Other key findings from the data include:

• 28% of organizations across the globe have fully remediated Log4Shell as of October 1, 2022, a 14-point improvement from May 2022.
• 53% of organizations were vulnerable to Log4j during the time period of the study, which underscores the pervasive nature of Log4j and the necessary ongoing efforts to remediate it even if full remediation was previously achieved.
• As of October 2022, 29% of vulnerable assets saw the reintroduction of Log4Shell after full remediation was achieved.
• Some industries are in better shape than others, with engineering (45%), legal services (38%), financial services (35%), non-profit (33%), and government (30%) leading the pack with the most organizations fully remediated. Approximately 28% of CISA-defined critical infrastructure organizations have fully remediated.
• Nearly one-third of North American organizations have fully remediated Log4j (28%), followed by Europe, the Middle East and Africa (27%), Asia-Pacific (25%), and Latin America (21%).
• Similarly, North America is the top region with the percentage of organizations that have partially remediated (90%), Europe, the Middle East and Africa (85%), Asia-Pacific (85%), and Latin America (81%).

Log4Shell is a remote code execution vulnerability in the Java logging component, Apache Log4J, which is embedded in hundreds of software products. It was reported and patched in December 2021. “Widely used applications such as VMware Horizon that are exposed to the internet and need to be manually updated, are particularly vulnerable to exploitation at scale,” said Sean Gallagher, a senior security researcher at Sophos. “Sophos detections reveal waves of attacks targeting Horizon servers, starting in January, and delivering a range of backdoors and crypto miners to unpatched servers, as well as scripts to collect some device information. Sophos believes that some of the backdoors may be delivered by Initial Access Brokers looking to secure persistent remote access to a high-value target that they can sell on to other attackers, such as ransomware operators.”

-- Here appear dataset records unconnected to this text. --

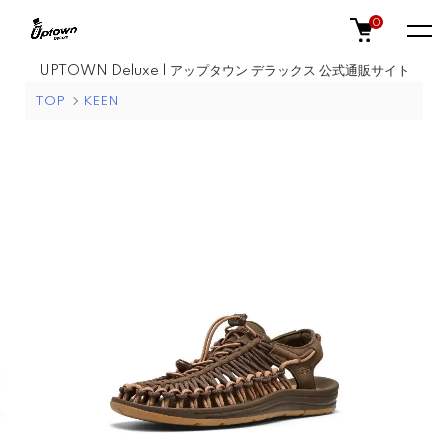
0
UPTOWN Deluxe | アップタウン デラックス 公式通販サイト
TOP
KEEN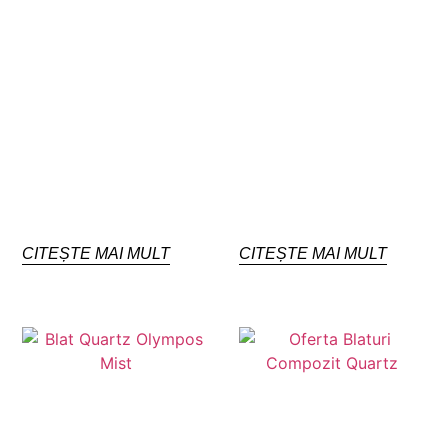
CITEȘTE MAI MULT
CITEȘTE MAI MULT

The multiple attack payloads Sophos detected using Log4Shell to target vulnerable Horizon servers include:

• Two legitimate remote monitoring and management tools, Atera agent and Splashtop Streamer, likely intended for malicious use as backdoors
• The malicious Sliver backdoor
• The cryptominers z0Miner, JavaX miner, Jin and Mimu
• Several PowerShell-based reverse shells that collect device and backup information

Sophos’ analysis revealed that Sliver is sometimes delivered together with Atera and PowerShell profiling scripts and is used to deliver the Jin and Mimu variants of the XMrig Monero miner botnet. According to Sophos, the attackers are using several different approaches to infect targets. While some of the earlier attacks used Cobalt Strike to stage and execute the crypto miner payloads, the largest wave of attacks that began in mid-January 2022, executed the crypto miner installer script directly from the Apache Tomcat component of the VMware Horizon server. This wave of attacks is ongoing.

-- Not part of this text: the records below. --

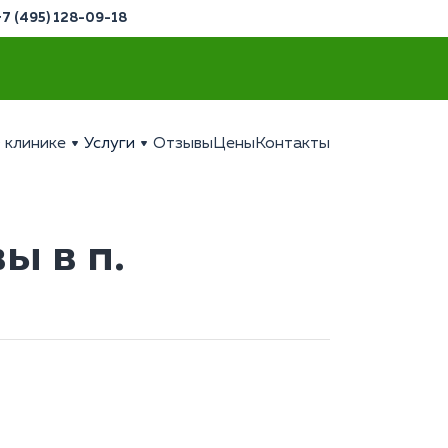
+7 (495) 128-09-18
 клинике
Услуги
Отзывы
Цены
Контакты
ы в п.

“Sophos’ findings suggest that multiple adversaries are implementing these attacks, so the most important protective step is to upgrade all devices and applications that include Log4J with the patched version of the software. This includes patched versions of VMware Horizon if organizations use the application in their network,” said Gallagher. “Log4J is installed in hundreds of software products and many organizations may be unaware of the vulnerability lurking within their infrastructure, particularly in commercial, open-source, or custom software that doesn’t have regular security support. And while patching is vital, it won’t be enough if attackers have already been able to install a web shell or backdoor in the network. Defense-in-depth and acting upon any detection of miners and other anomalous activity is critical to avoid falling victim to such attacks.”